Губин выкрикнул с отчаянием:

– Двадцать пять!.. Раздевайте, разувайте!

– Гордыня тебя обуяла, человече. И ста – не надо, – сокрушенно сказал старец. – За младость сладчайшую, за радость жизни людской аз, яко пастырь, – пред ликом господним ответчик. Смири гордыню свою! Уходи в скиты, молись…

Начетчик встал на колени и начал класть поклоны древнему раритету.

Снова ехал «великий реставратор» по пыльным улицам и снова спорил с самим собой: и этот не взял!.. Врешь! Временно все это, временно. Просто людишки зазнались, кончилась война – подорожали кости и мясо! Думают, не хватит денег у купца Губина!
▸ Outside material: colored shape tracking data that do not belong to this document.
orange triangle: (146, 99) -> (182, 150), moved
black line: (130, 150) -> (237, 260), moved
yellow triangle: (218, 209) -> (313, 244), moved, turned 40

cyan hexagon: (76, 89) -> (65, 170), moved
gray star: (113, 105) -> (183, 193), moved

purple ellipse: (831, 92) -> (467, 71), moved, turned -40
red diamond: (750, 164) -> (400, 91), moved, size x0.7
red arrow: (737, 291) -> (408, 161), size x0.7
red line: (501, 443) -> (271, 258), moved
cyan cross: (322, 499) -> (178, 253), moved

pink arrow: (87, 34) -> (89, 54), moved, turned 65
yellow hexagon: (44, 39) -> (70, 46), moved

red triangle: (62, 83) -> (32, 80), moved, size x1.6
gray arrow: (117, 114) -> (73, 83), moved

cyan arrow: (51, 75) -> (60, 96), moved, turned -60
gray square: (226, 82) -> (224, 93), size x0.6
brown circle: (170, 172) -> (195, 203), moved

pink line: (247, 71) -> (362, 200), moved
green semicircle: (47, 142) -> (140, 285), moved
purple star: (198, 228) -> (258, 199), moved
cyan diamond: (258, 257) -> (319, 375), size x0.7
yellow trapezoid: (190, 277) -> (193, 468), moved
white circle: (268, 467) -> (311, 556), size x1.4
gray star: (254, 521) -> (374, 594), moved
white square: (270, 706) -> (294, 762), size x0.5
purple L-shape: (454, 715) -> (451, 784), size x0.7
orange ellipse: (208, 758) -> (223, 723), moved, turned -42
В доме своем, уже опустевшем от разного сброда, Губин спросил Жданова:

– Цыган воротился?

– Пришел. Позвать?

– Айда в кабинет.

В кабинете Губин весь напрягся. Лицо стало багрово-синим. На руках вздулись толстые жилы, и синий склеротический зигзаг на виске стал пульсировать…

– Ну, Васька, пришло твое время. Которые в подвалах, сёдни ночью – всех!.. До седьмого колена изничтожать буду сатанинское племя!..

Пароход с чоновцами из Новониколаевска опаздывал.

По мелководью Чауса шли с опаской, на переменных ходах, – капитан Шухов страховал себя от аварии. С полубака неслись на мостик крики матросов-наметчиков:

– Пять футов!.. Пронос!.. Обратно пронос!.. Под табак!..

И в такт докладам капитан Шухов переводил рукоятку машинного телеграфа со «среднего» на «малый»…

На барже десантники нервничали.

– Что этот лягушатник измывается над людьми?

– Машину калечат!..

– Опять запоносился! Давай правильный ход!

Ротный партотрядников товарищ Баяндин приказал взводным унять страсти учением, и взводные начали учить классическим приемам штыкового боя.

Стояла нестерпимая жара, и отрядники часто обливались забортной водой, вычерпывая Чаус пожарными ведрами.

Мечтали вслух: «Скорей бы, что ли, в штыки – так в штыки, эка невидаль! Лиха беда – солнце: в такой парильне становишься квелым – и винтовка пудовая, и шагать неохота, не то что бегать».

Вдруг знойную одурь как ветром сдуло: подале села Вьюны засада мятежников стегнула с берега пулеметной очередью. Пули изрешетили баржевую и пароходную рубки, разбросали отрядников за прикрытия.

На невидимый в кустах пулемет десантники ответили трескучей россыпью бесприцельной пальбы, а пароходу с берега уже кричали матерно, сучили кулаками.

Пребывавший на мостике Гошка Лысов заорал нелюбимому капитану:

– Какого пса тянете свою коробку?! Врубайте «полный», а то гады с берега нам еще подсылят!

Богомольный Шухов только рукой махнул: все равно пропадать без покаяния, мель – так мель!

И врубил вилку машинного телеграфа на «полный вперед». Вслух сказал тоскливо:

– Пожалуйста. Мне – что в лоб, что по лбу!

Под самой Колыванью Шухов с облегчением перекрестился, зайдя в рубку, отобрал у рулевого штурвал и самолично подвел буксир с баржей к берегу.

Завели чалки, из припасенных бревен стали ладить настил-сходни для пушки: шестидюймовая гаубица – вес нешуточный.